→ Your task:
Exactly the lines below from the one with "Investigadores de la Región" up to and including the one with "Preporučujemo" make up the answer, with nothing else added.

→ Source material:
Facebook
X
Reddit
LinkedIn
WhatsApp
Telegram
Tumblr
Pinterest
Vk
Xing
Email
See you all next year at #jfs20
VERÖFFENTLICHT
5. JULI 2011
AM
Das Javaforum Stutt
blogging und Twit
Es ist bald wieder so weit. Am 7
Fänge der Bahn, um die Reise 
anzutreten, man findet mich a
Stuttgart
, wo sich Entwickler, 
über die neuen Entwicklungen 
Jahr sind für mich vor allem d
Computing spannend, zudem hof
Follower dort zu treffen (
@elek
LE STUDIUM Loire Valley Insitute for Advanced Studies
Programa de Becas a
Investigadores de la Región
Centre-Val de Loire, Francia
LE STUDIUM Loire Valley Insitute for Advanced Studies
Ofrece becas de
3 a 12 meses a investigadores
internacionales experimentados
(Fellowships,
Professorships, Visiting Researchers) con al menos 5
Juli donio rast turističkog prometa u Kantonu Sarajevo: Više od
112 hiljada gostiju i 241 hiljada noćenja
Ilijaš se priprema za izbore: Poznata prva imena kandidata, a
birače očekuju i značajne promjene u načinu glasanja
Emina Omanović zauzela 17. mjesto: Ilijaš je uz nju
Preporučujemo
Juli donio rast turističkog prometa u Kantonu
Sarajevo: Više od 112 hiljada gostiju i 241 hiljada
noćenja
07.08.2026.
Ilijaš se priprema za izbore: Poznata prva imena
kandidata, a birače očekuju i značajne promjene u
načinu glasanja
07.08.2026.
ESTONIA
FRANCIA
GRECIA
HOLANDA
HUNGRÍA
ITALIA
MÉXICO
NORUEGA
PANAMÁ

→ Response to the exercise:
Investigadores de la Región
Centre-Val de Loire, Francia
LE STUDIUM Loire Valley Insitute for Advanced Studies
Ofrece becas de
3 a 12 meses a investigadores
internacionales experimentados
(Fellowships,
Professorships, Visiting Researchers) con al menos 5
Juli donio rast turističkog prometa u Kantonu Sarajevo: Više od
112 hiljada gostiju i 241 hiljada noćenja
Ilijaš se priprema za izbore: Poznata prva imena kandidata, a
birače očekuju i značajne promjene u načinu glasanja
Emina Omanović zauzela 17. mjesto: Ilijaš je uz nju
Preporučujemo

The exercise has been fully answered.